I needed to improve on my specification driven development approach: specs that are actually machine-readable, enforceable and resilient to AI’s strengths and weaknesses.

Here’s what we changed and what’s working now at Code Of Us.

Why my approach wasn’t enough anymore

Classic specs (even the good ones) are written for humans. They assume shared context, common sense and the ability to ask clarifying questions.

AI has none of that reliably. It has:

Massive pattern matching
Zero real understanding
Tendency to fill gaps with the most common patterns it saw in training
Overconfidence when it should say “I need more info”

So, when the specification says “handle errors gracefully,” the AI might add a generic try catch that logs to console and continues, which is technically “handling” the error.

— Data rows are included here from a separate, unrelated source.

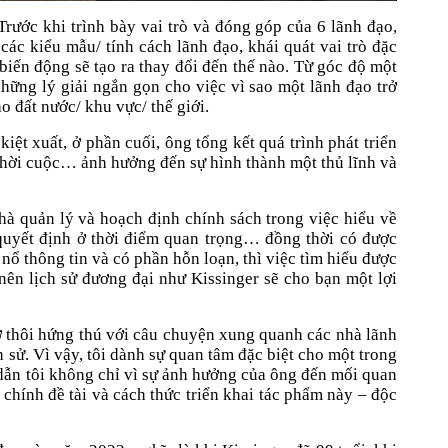
Trước khi trình bày vai trò và đóng góp của 6 lãnh đạo,
ác kiểu mẫu/ tính cách lãnh đạo, khái quát vai trò đặc
biến động sẽ tạo ra thay đổi đến thế nào. Từ góc độ một
những lý giải ngắn gọn cho việc vì sao một lãnh đạo trở
 đất nước/ khu vực/ thế giới.
ệt xuất, ở phần cuối, ông tổng kết quá trình phát triển
, thời cuộc… ảnh hưởng đến sự hình thành một thủ lĩnh và
hà quản lý và hoạch định chính sách trong việc hiểu về
quyết định ở thời điểm quan trọng… đồng thời có được
ổ thông tin và có phần hỗn loạn, thì việc tìm hiểu được
 nên lịch sử đương đại như Kissinger sẽ cho bạn một lợi
giờ thôi hứng thú với câu chuyện xung quanh các nhà lãnh
ch sử. Vì vậy, tôi dành sự quan tâm đặc biệt cho một trong
dẫn tôi không chỉ vì sự ảnh hưởng của ông đến mối quan
 chính đề tài và cách thức triển khai tác phẩm này – độc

When we say “make it performant,” it might memoize everything, blowing up memory.

We needed specs that remove as much ambiguity as possible while still letting humans stay in control.

The structure that works for AI agents

I now write specs in clear sections. This format has dramatically improved how well AI follows them.

Context & Goals (high level, for humans and AI)
- Business problem
- Success metrics (what does “done” actually mean, performance numbers, user flows, error rates)
- Non goals (what we explicitly are NOT doing in this piece)
Requirements broken into MUST, SHOULD, MAY sections
Data models & invariants
- Exact types or schemas (I paste JSON Schema or TypeScript interfaces when possible)
- Business rules and invariants that must never be violated
Flows & edge cases
- Happy path
- All known edge cases and errors, listed exhaustively
- Expected behavior for each
Technical constraints & architecture rules
- Allowed technologies/libraries
- Forbidden patterns
- How it must integrate with existing system (naming conventions, folder structure, logging, observability,…)
- Performance budgets
Testing requirements
- What tests must be generated
- Coverage expectations
- Specific scenarios that need property-based or snapshot tests
Acceptance criteria written so a non-technical stakeholder can verify

We keep the whole spec in a single Markdown file (or Notion page) that lives with the code. It becomes the source of truth.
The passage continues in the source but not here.